Kangaroo court now in session
President Donald Trump left office on Jan. 20, 2021. The Democrats hated the man, his family, and all of his Bible-reading followers. The leftists in this country wanted you to know just how much they hated him, so they impeached him for a second time, just to hate him some more. Ironically, the impeachment is unconstitutional because 1) the president already left office and cannot be removed, and 2) Supreme Court chief justice John Roberts refuses to preside over the impeachment because, well, it's unconstitutional. Ya think?
In a brilliant stroke of genius, the Democrats have now unwittingly brought back a man who had just exited the stage with 75 million angry followers, again to center stage.
This is the same group of 75 million people who firmly believe that the 2020 election was rigged and Biden* (who's going to go down as the president with an asterisk) is a usurper.
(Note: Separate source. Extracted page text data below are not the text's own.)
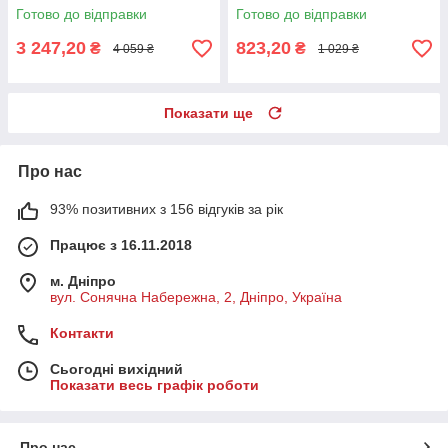
Готово до відправки
Готово до відправки
3 247,20
823,20
₴
₴
4 059 ₴
1 029 ₴
Показати ще
Про нас
93% позитивних з 156 відгуків за рік
Працює з 16.11.2018
м. Дніпро
вул. Сонячна Набережна, 2, Дніпро, Україна
Контакти
Сьогодні вихідний
Показати весь графік роботи
Про нас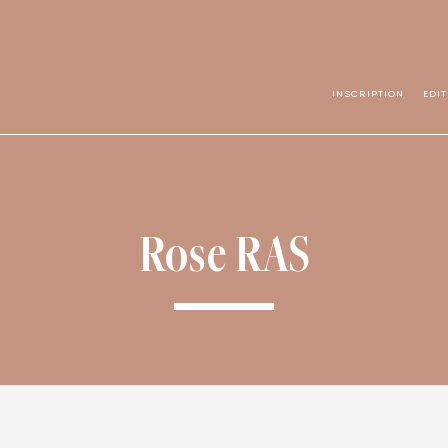
INSCRIPTION
EDI
Rose RAS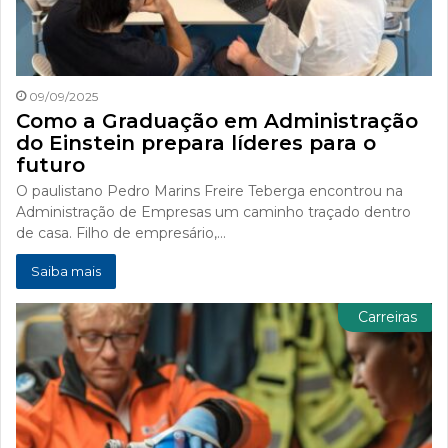
09/09/2025
Como a Graduação em Administração
do Einstein prepara líderes para o
futuro
O paulistano Pedro Marins Freire Teberga encontrou na
Administração de Empresas um caminho traçado dentro
de casa. Filho de empresário,…
Saiba mais
Carreiras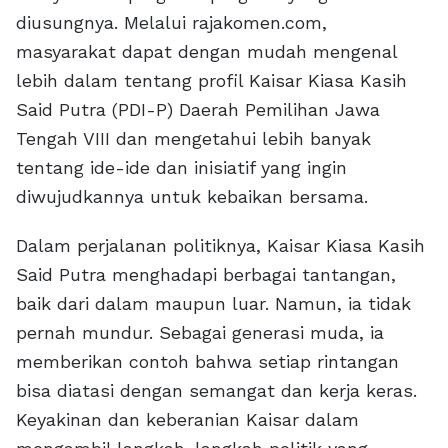
diusungnya. Melalui rajakomen.com,
masyarakat dapat dengan mudah mengenal
lebih dalam tentang profil Kaisar Kiasa Kasih
Said Putra (PDI-P) Daerah Pemilihan Jawa
Tengah VIII dan mengetahui lebih banyak
tentang ide-ide dan inisiatif yang ingin
diwujudkannya untuk kebaikan bersama.
Dalam perjalanan politiknya, Kaisar Kiasa Kasih
Said Putra menghadapi berbagai tantangan,
baik dari dalam maupun luar. Namun, ia tidak
pernah mundur. Sebagai generasi muda, ia
memberikan contoh bahwa setiap rintangan
bisa diatasi dengan semangat dan kerja keras.
Keyakinan dan keberanian Kaisar dalam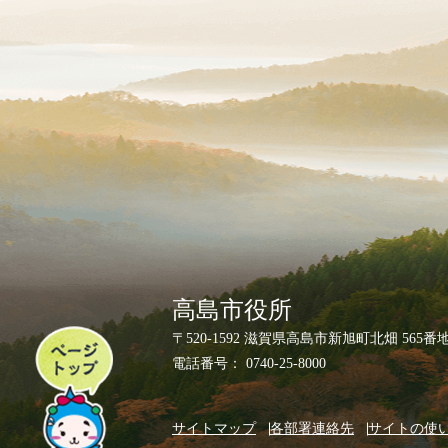
高島市役所
ペ
〒520-1592 滋賀県高島市新旭町北畑 565番
ー
電話番号： 0740-25-8000
ジ
ト
サイトマップ
各部署連絡先
サイトの使
ッ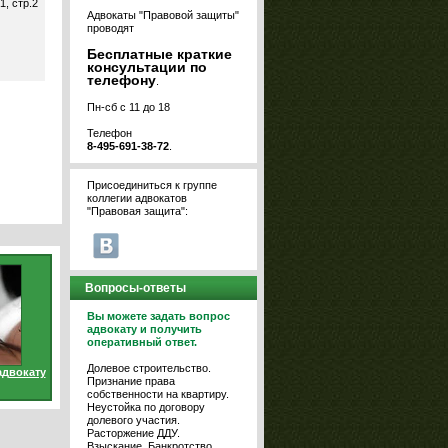
1, стр.2
Адвокаты "Правовой защиты"
проводят
Бесплатные краткие
консультации по
телефону
.
Пн-сб с 11 до 18
Телефон
8-495-691-38-72
.
Присоединиться к группе
коллегии адвокатов
"Правовая защита":
Вопросы-ответы
Вы можете задать вопрос
адвокату и получить
оперативный ответ.
Долевое строительство.
адвокату
Признание права
собственности на квартиру.
Неустойка по договору
долевого участия.
Расторжение ДДУ.
Взыскание. Банкротство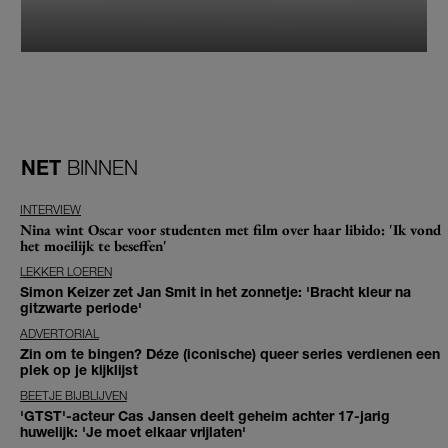
NET
BINNEN
INTERVIEW
Nina wint Oscar voor studenten met film over haar libido: 'Ik vond
het moeilijk te beseffen'
LEKKER LOEREN
Simon Keizer zet Jan Smit in het zonnetje: 'Bracht kleur na
gitzwarte periode'
ADVERTORIAL
Zin om te bingen? Déze (iconische) queer series verdienen een
plek op je kijklijst
BEETJE BIJBLIJVEN
'GTST'-acteur Cas Jansen deelt geheim achter 17-jarig
huwelijk: 'Je moet elkaar vrijlaten'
Emperor Joe just said that this second farcical trial of Trump "has to happen," but whether he understands what he is saying is anyone's guess. He might be confused with getting ice cream or taking a nap for all we know. Senate majority leader Chuck Schumer was not confused and said, "I don't think there's a need for a whole lot of witnesses." That makes total sense. You don't need no stinkin' witnesses for what's in reality a kangaroo court!
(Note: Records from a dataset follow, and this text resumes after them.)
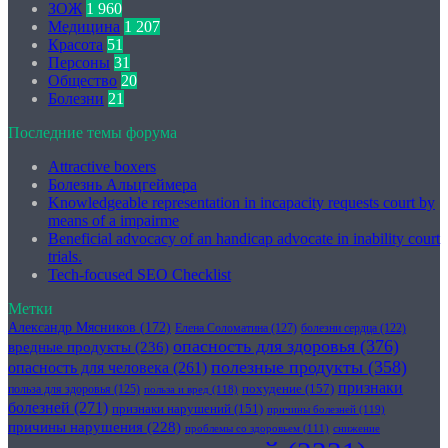
ЗОЖ
1 960
Медицина
1 207
Красота
51
Персоны
31
Общество
20
Болезни
21
Последние темы форума
Attractive boxers
Болезнь Альцгеймера
Knowledgeable representation in incapacity requests court by
means of a impairme
Beneficial advocacy of an handicap advocate in inability court
trials.
Tech-focused SEO Checklist
Метки
Александр Мясников
(172)
Елена Соломатина
(127)
болезни сердца
(122)
опасность для здоровья
(376)
вредные продукты
(236)
полезные продукты
(358)
опасность для человека
(261)
признаки
похудение
(157)
польза для здоровья
(125)
польза и вред
(118)
болезней
(271)
признаки нарушений
(151)
причины болезней
(119)
причины нарушения
(228)
проблемы со здоровьем
(111)
снижение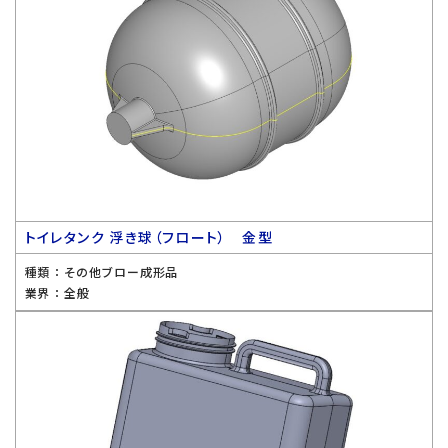
トイレタンク 浮き球（フロート） 金型
種類 ：
その他ブロー成形品
業界 ：
全般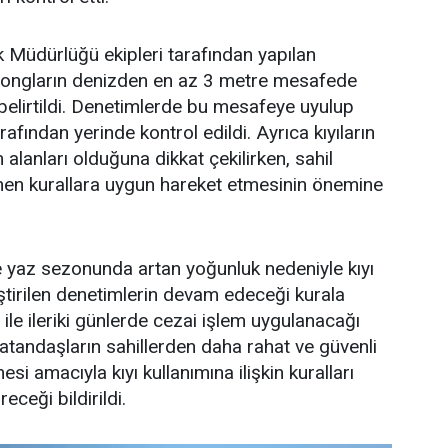
 Müdürlüğü ekipleri tarafından yapılan
zlongların denizden en az 3 metre mesafede
belirtildi. Denetimlerde bu mesafeye uyulup
rafından yerinde kontrol edildi. Ayrıca kıyıların
alanları olduğuna dikkat çekilirken, sahil
lenen kurallara uygun hareket etmesinin önemine
e yaz sezonunda artan yoğunluk nedeniyle kıyı
ştirilen denetimlerin devam edeceği kurala
ile ileriki günlerde cezai işlem uygulanacağı
 vatandaşların sahillerden daha rahat ve güvenli
si amacıyla kıyı kullanımına ilişkin kuralları
eceği bildirildi.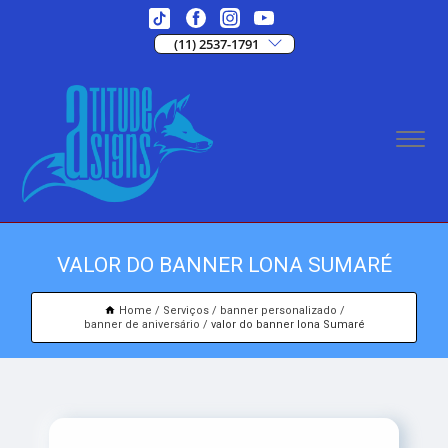
(11) 2537-1791
VALOR DO BANNER LONA SUMARÉ
Home
Serviços
banner personalizado
banner de aniversário
valor do banner lona Sumaré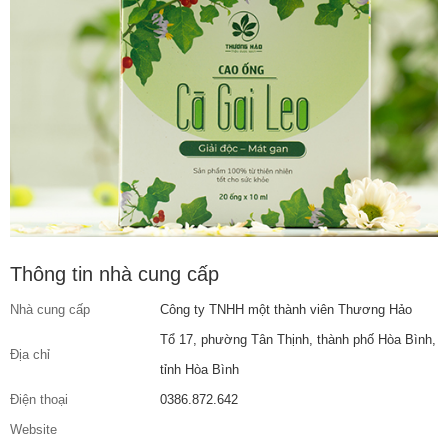
Thông tin nhà cung cấp
Nhà cung cấp
Công ty TNHH một thành viên Thương Hảo
Tổ 17, phường Tân Thịnh, thành phố Hòa Bình,
Địa chỉ
tỉnh Hòa Bình
Điện thoại
0386.872.642
Website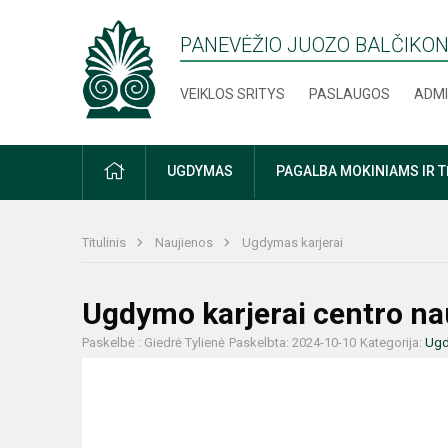
PANEVĖŽIO JUOZO BALČIKON
VEIKLOS SRITYS
PASLAUGOS
ADMI
PRADŽIA
UGDYMAS
PAGALBA MOKINIAMS IR 
Titulinis
Naujienos
Ugdymas karjerai
Ugdymo karjerai centro na
Paskelbė : Giedrė Tylienė
Paskelbta: 2024-10-10
Kategorija:
Ugd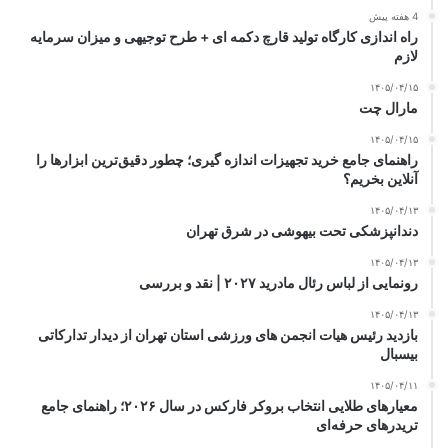
4 هفته پیش
راه اندازی کارگاه تولید قارچ دکمه ای + طرح توجیهی و میزان سرمایه
لازم
۱۴۰۵/۰۴/۱۵
مارال چت
۱۴۰۵/۰۴/۱۵
راهنمای جامع خرید تجهیزات اندازه گیری؛ چطور دقیق‌ترین ابزارها را
آنلاین بخریم؟
۱۴۰۵/۰۴/۱۳
دندانپزشکی تحت بیهوشی در شرق تهران
۱۴۰۵/۰۴/۱۳
رونمایی از لباس رئال مادرید ۲۰۲۷ | نقد و بررسی
۱۴۰۵/۰۴/۱۳
بازدید رئیس هیات انجمن های ورزشی استان تهران از دیدار تدارکاتی
بیسبال
۱۴۰۵/۰۴/۱۱
معیارهای طلایی انتخاب بروکر فارکس در سال ۲۰۲۶؛ راهنمای جامع
تریدرهای حرفه‌ای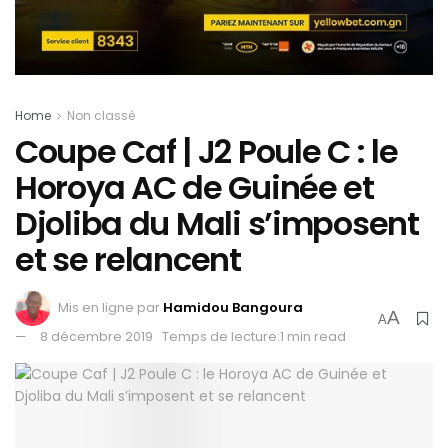
Home
Non classé
Coupe Caf | J2 Poule C : le
Horoya AC de Guinée et
Djoliba du Mali s’imposent
et se relancent
Mis en ligne par
Hamidou Bangoura
A
A
8 décembre 2019
Temps de lecture:1 min read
Democrats are pulling the old sleight of hand trick: hey, dummies, come watch our total Schiff show. We have clowns galore and RINO elephants who just want to poop on Trump once more. Over in the center ring, a bunch of preening, moronic nincompoops will burn Trump at the stake and totally ignore slow Joe Biden.
House speaker Nancy Pelosi wants to distract the entire country now smothering under a $27,000,000,000,000 deficit, a deadly COVID crisis, and a questioned presidential election. That strategy sort of worked for Titus in 79 A.D. The old Roman emperor's goal was to distract the citizens from the plague, the eruption of Mt. Vesuvius, and a fire in Rome. He kicked off a series of lavish games that lasted 100 days. Pelosi has the Super Bowl, which unfortunately lasts only 100 minutes. She does have a back-up plan to surround the Capitol building with soldiers and numerous weapons platforms just in case we stupid, dirt-eating, Bible-loving peasants get testy after the game.